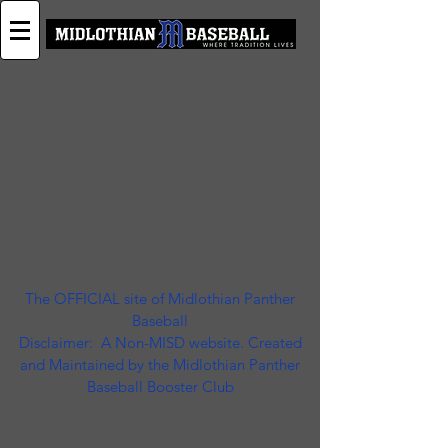
The OFFICIAL site of Midlothian Panther
Baseball
Disclaimer: A Non-MISD website. Created
and Maintained by the Midlothian Panther
Baseball Booster Club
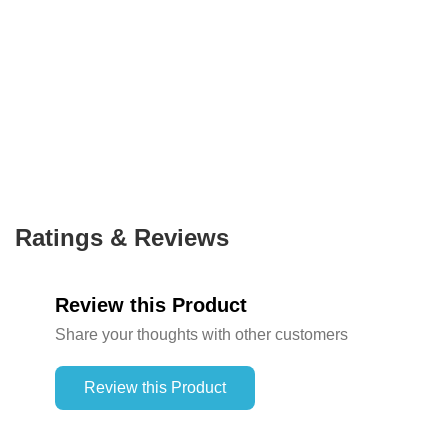
Ratings & Reviews
Review this Product
Share your thoughts with other customers
Review this Product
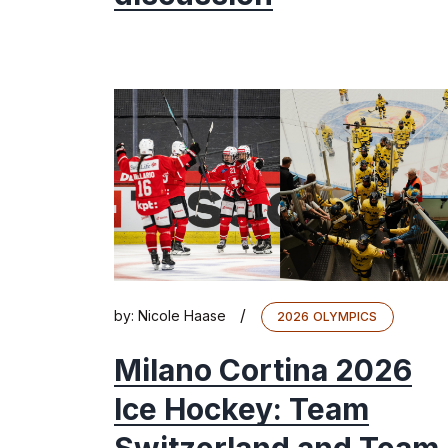
/
by:
Nicole Haase
2026 OLYMPICS
Milano Cortina 2026
Ice Hockey: Team
Switzerland and Team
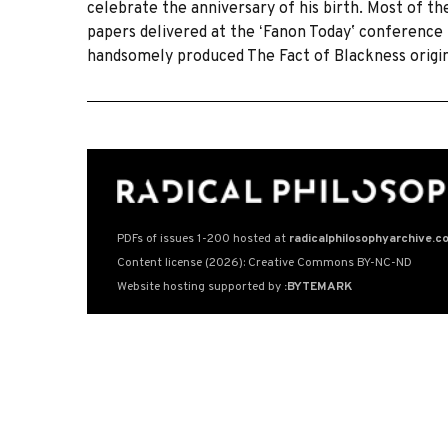
celebrate the anniversary of his birth. Most of t
papers delivered at the ʻFanon Todayʼ conference 
handsomely produced The Fact of Blackness origi
PDFs of issues 1-200 hosted at
radicalphilosophyarchive.c
Content license (2026): Creative Commons BY-NC-ND
Website hosting supported by
:BYTEMARK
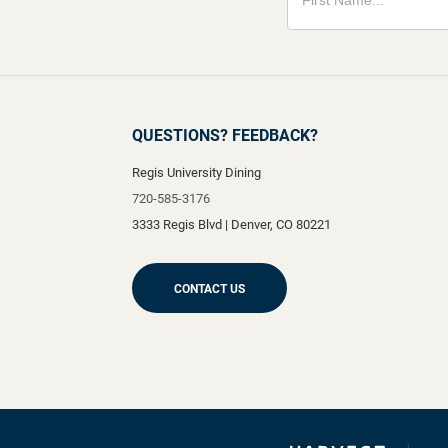
QUESTIONS? FEEDBACK?
Regis University Dining
720-585-3176
3333 Regis Blvd
|
Denver
,
CO
80221
CONTACT US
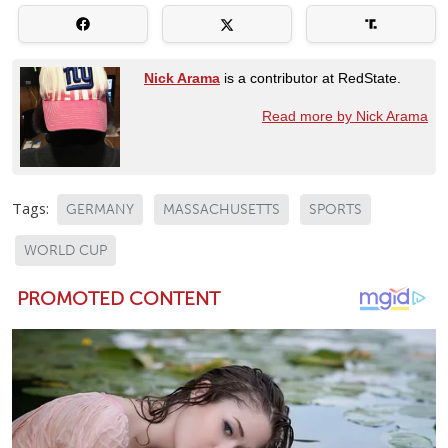
Nick Arama
is a contributor at RedState.
Read more by Nick Arama
Tags:
GERMANY
MASSACHUSETTS
SPORTS
WORLD CUP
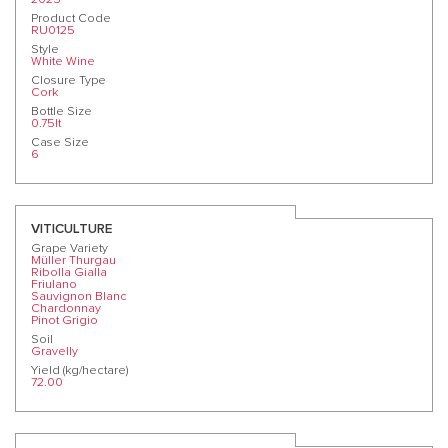
Product Code
RU0125
Style
White Wine
Closure Type
Cork
Bottle Size
0.75lt
Case Size
6
VITICULTURE
Grape Variety
Müller Thurgau
Ribolla Gialla
Friulano
Sauvignon Blanc
Chardonnay
Pinot Grigio
Soil
Gravelly
Yield (kg/hectare)
72.00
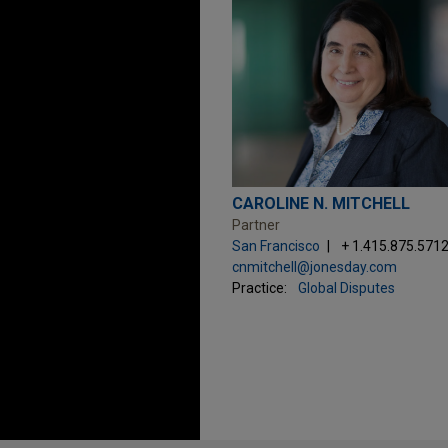
CAROLINE N. MITCHELL
Partner
San Francisco
+ 1.415.875.571
cnmitchell@jonesday.com
Practice:
Global Disputes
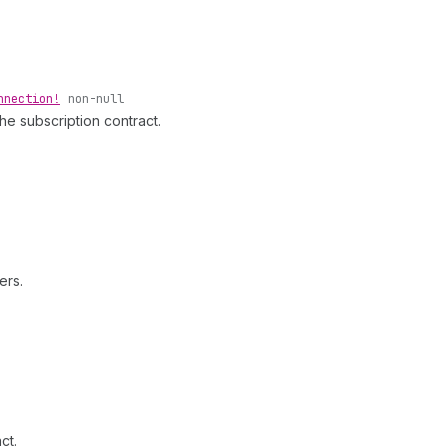
nnection!
non-null
the subscription contract.
ers.
ct.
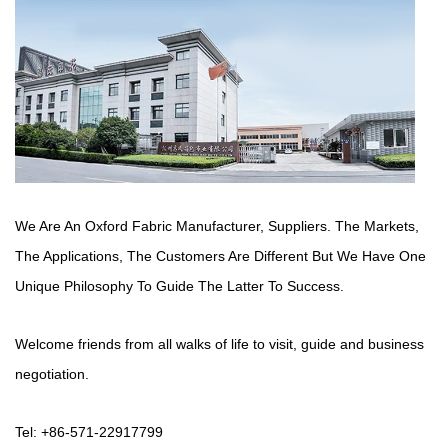
We Are An Oxford Fabric Manufacturer,
Suppliers
. The Markets,
The Applications, The Customers Are Different But We Have One
Unique Philosophy To Guide The Latter To Success.
Welcome friends from all walks of life to visit, guide and business
negotiation.
Tel: +86-571-22917799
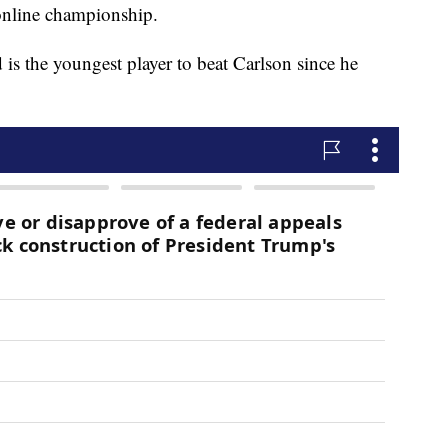
online championship.
d is the youngest player to beat Carlson since he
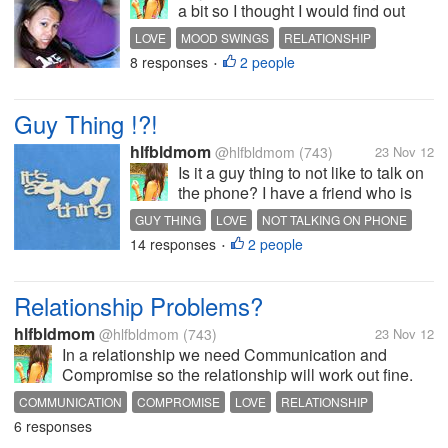
a bit so I thought I would find out
what you guys think. My boyfriend is
LOVE
MOOD SWINGS
RELATIONSHIP
having a mood swings again. This
8 responses
2 people
•
is the second time he's having a
mood swings. The first one was
when he knows I am...
Guy Thing !?!
hlfbldmom
@hlfbldmom
(743)
23 Nov 12
Is it a guy thing to not like to talk on
the phone? I have a friend who is
complaining that her boyfriend
GUY THING
LOVE
NOT TALKING ON PHONE
changed because he didn't call her
14 responses
2 people
RELATIONSHIP
•
more often or they don't talk on
phone longer. When they first
started dating, her...
Relationship Problems?
hlfbldmom
@hlfbldmom
(743)
23 Nov 12
In a relationship we need Communication and
Compromise so the relationship will work out fine.
and .... No playing games. No scheming, no plotting.
COMMUNICATION
COMPROMISE
LOVE
RELATIONSHIP
Talk to bf/gf directly about what we are feeling. Never
6 responses
be stubborn, either....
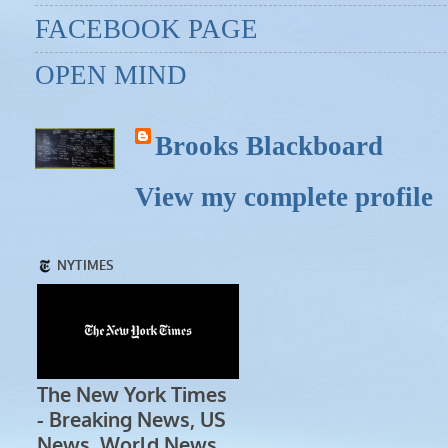
FACEBOOK PAGE
OPEN MIND
Brooks Blackboard
View my complete profile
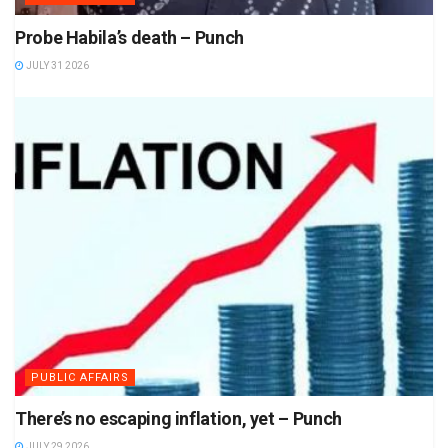
Probe Habila’s death – Punch
JULY 31 2026
PUBLIC AFFAIRS
There’s no escaping inflation, yet – Punch
JULY 29 2026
....................
- [Work item] Go through the entries above and pull out each line with "Panther" in it.

- [Output for this exercise]
The OFFICIAL site of Midlothian Panther
and Maintained by the Midlothian Panther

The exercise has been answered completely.